◆ WHAT YOU WILL DO: Extract the line that contains "Battling & GO Battle League (132, 175)" and every line after it through the end of the records below, exactly as written, leaving out any pictures.

◆ MATERIAL SUPPLIED:
※ ※ ※

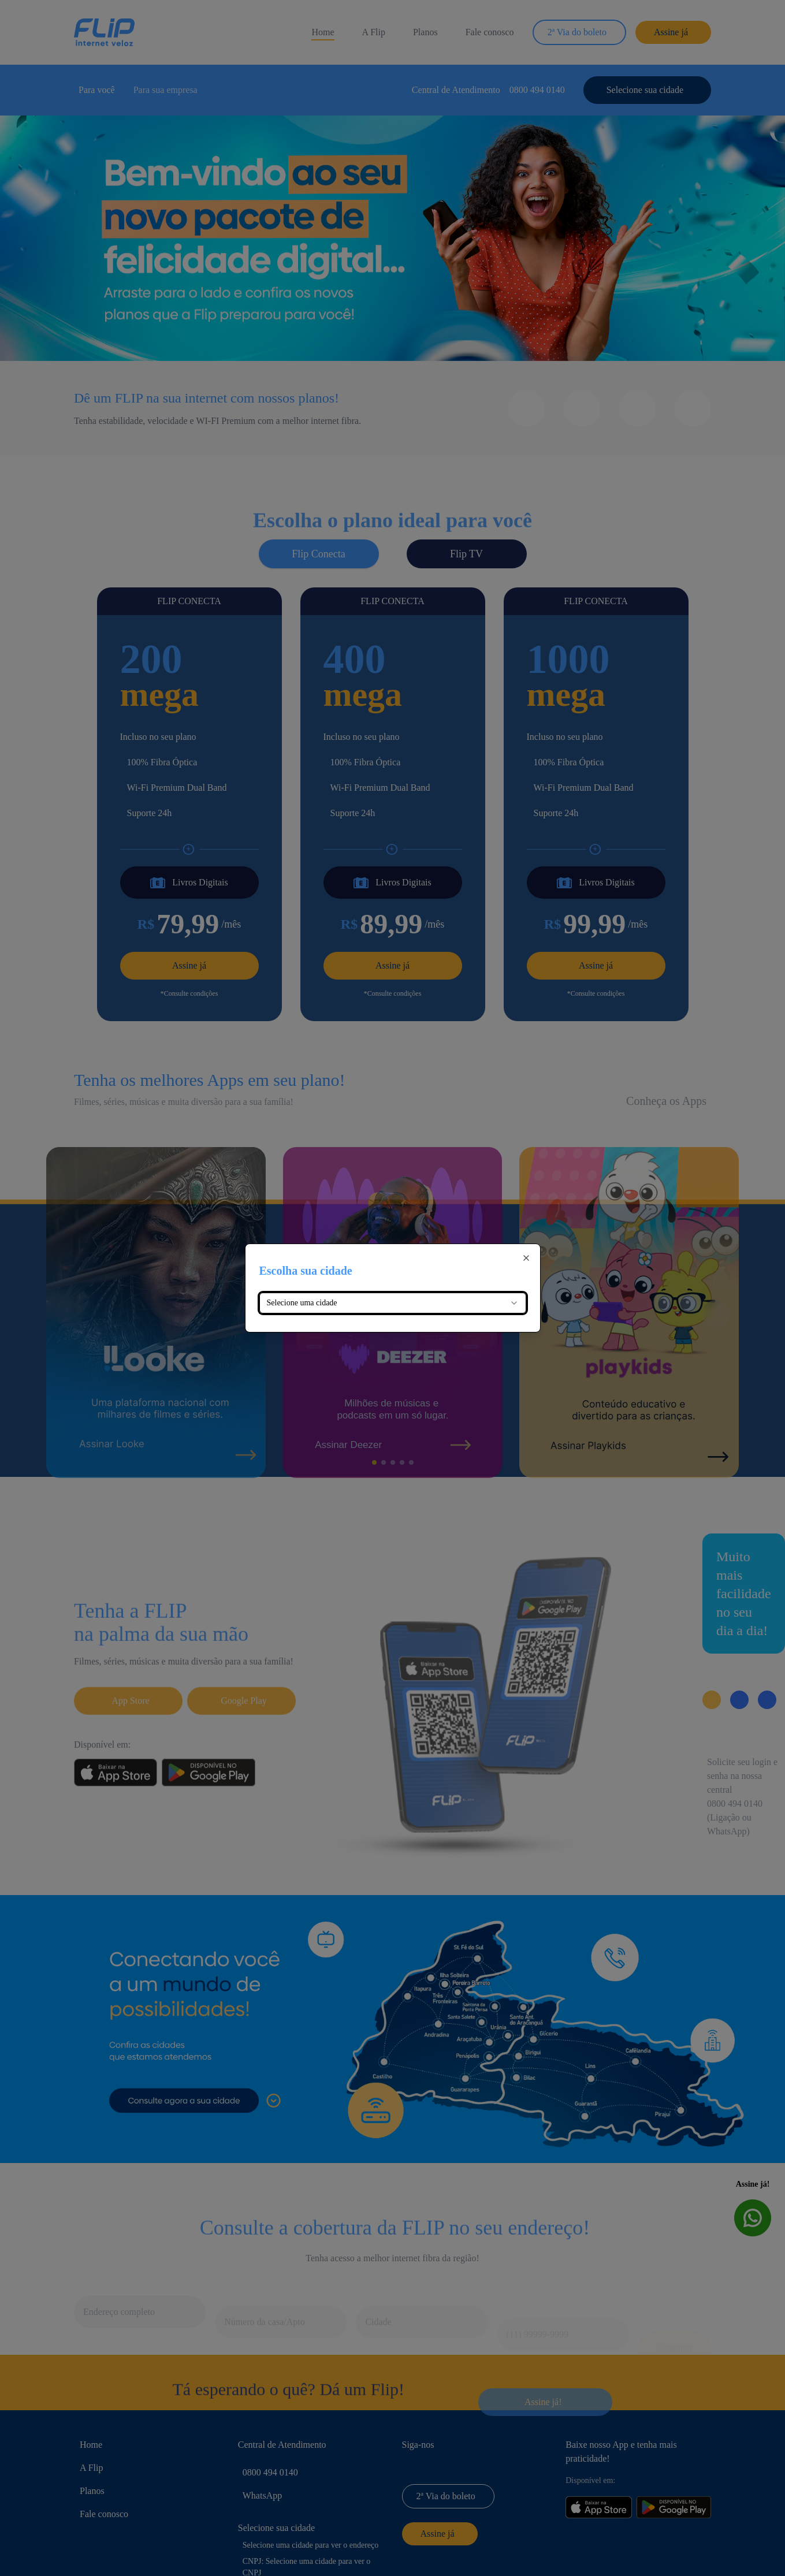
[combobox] (392, 1303)
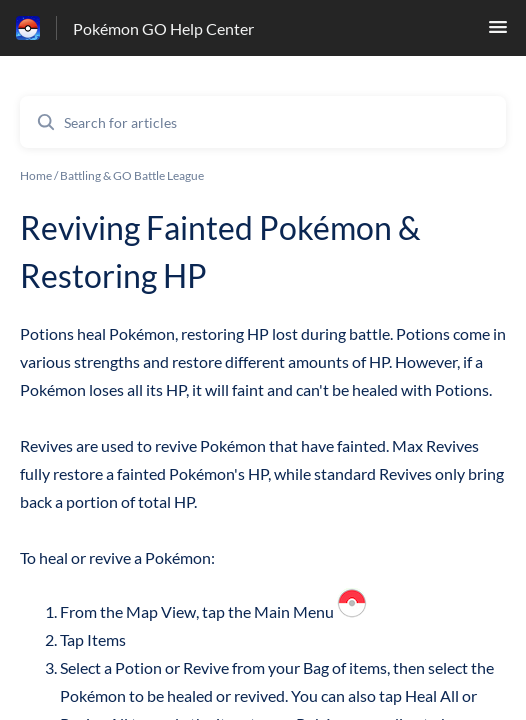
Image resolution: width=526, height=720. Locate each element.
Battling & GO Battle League (132, 175)
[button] (498, 32)
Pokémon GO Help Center (163, 28)
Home (36, 175)
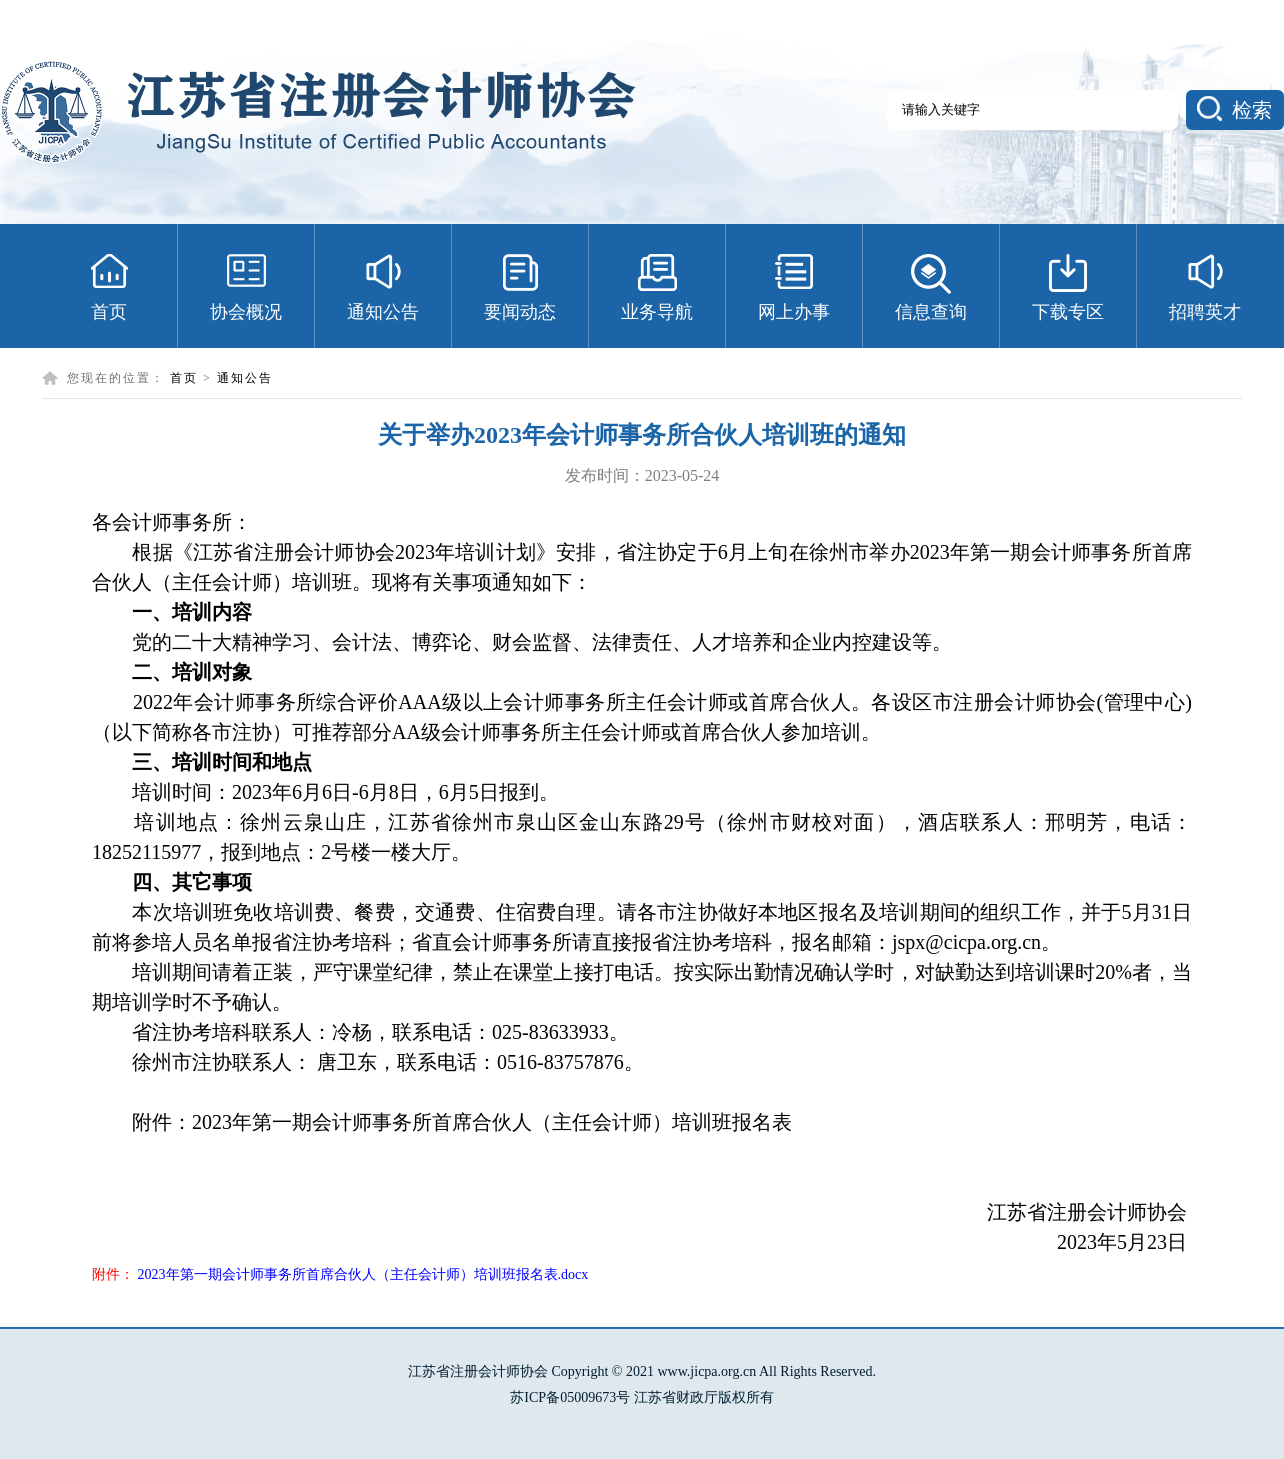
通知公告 (245, 378)
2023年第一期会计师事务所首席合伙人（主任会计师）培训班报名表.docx (363, 1274)
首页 (184, 378)
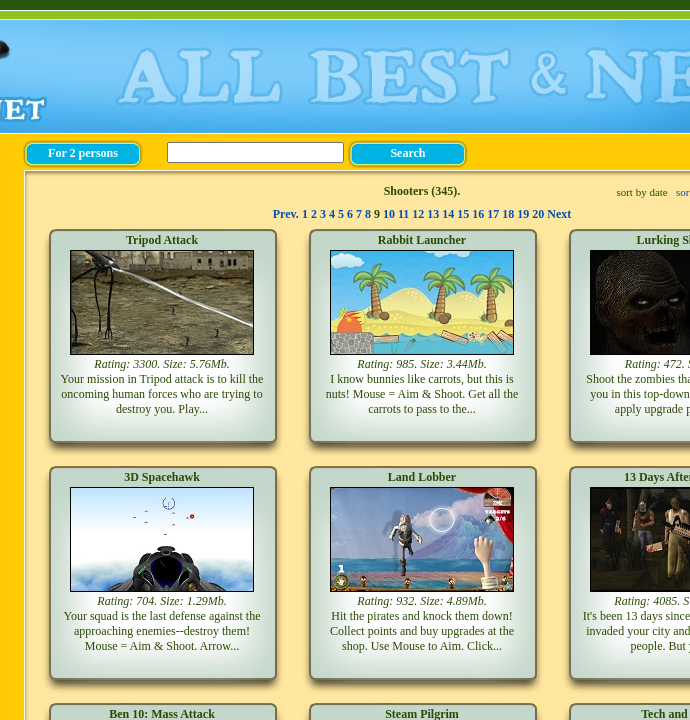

※ ※ ※

◆ EXERCISE SOLUTION:
Battling & GO Battle League (132, 175)
[button] (498, 32)
Pokémon GO Help Center (163, 28)
Home (36, 175)
通知公告 (245, 378)
2023年第一期会计师事务所首席合伙人（主任会计师）培训班报名表.docx (363, 1274)
首页 (184, 378)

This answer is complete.